◆ **Your task**
After locating the line that holds "好，不時會加入新元素，今年規模更是歷年最大，場地面", output it and all following lines word for word, stopping only at the end of the data.

(Page images and extracted text)
• • • • •

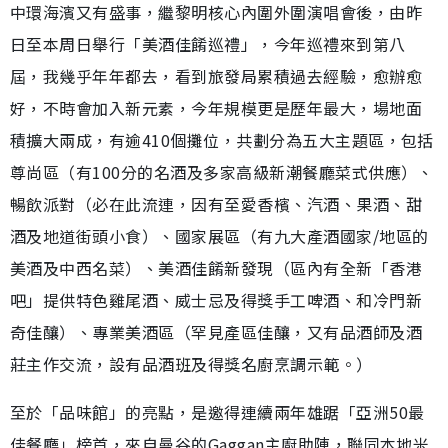
中環海濱又有盛事，繼黎明核心內圍外圍演唱會後，由昨
日至本周日舉行「美酒佳餚巡禮」，今年巡禮來到第八
屆，我幾乎年年都去，看到旅發局累積過去經驗，愈辦愈
好，不時會加入新元素，今年規模更是歷年最大，場地面
積擴大兩成，有逾410個攤位，共劃分為五大主題區，包括
尊尚區（有100分的名酒及多家高級新潮餐廳菜式供應）、
暢飲派對（必在此流連，因有至愛香檳、汽酒、果酒、甜
酒及地道街頭小食）、國家展區（有九大產酒國家/地區的
美酒及中西名菜）、美酒佳餚新發現（區內有全新「香港
吧」提供特色雞尾酒、威士忌及得獎手工啤酒、和冷門新
奇佳釀）、專業美酒區（罕見產區佳釀，又有品酒師及酒
莊主作交流，設有品酒班及得獎名廚烹調示範。）
至於「品味館」的亮點，是邀得連續兩年雄踞「亞洲50最
佳餐廳」榜首，來自曼谷的Gaggan主廚助陣，聯同本地米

• • • • •

◆ **Finished exercise**
好，不時會加入新元素，今年規模更是歷年最大，場地面
積擴大兩成，有逾410個攤位，共劃分為五大主題區，包括
尊尚區（有100分的名酒及多家高級新潮餐廳菜式供應）、
暢飲派對（必在此流連，因有至愛香檳、汽酒、果酒、甜
酒及地道街頭小食）、國家展區（有九大產酒國家/地區的
美酒及中西名菜）、美酒佳餚新發現（區內有全新「香港
吧」提供特色雞尾酒、威士忌及得獎手工啤酒、和冷門新
奇佳釀）、專業美酒區（罕見產區佳釀，又有品酒師及酒
莊主作交流，設有品酒班及得獎名廚烹調示範。）
至於「品味館」的亮點，是邀得連續兩年雄踞「亞洲50最
佳餐廳」榜首，來自曼谷的Gaggan主廚助陣，聯同本地米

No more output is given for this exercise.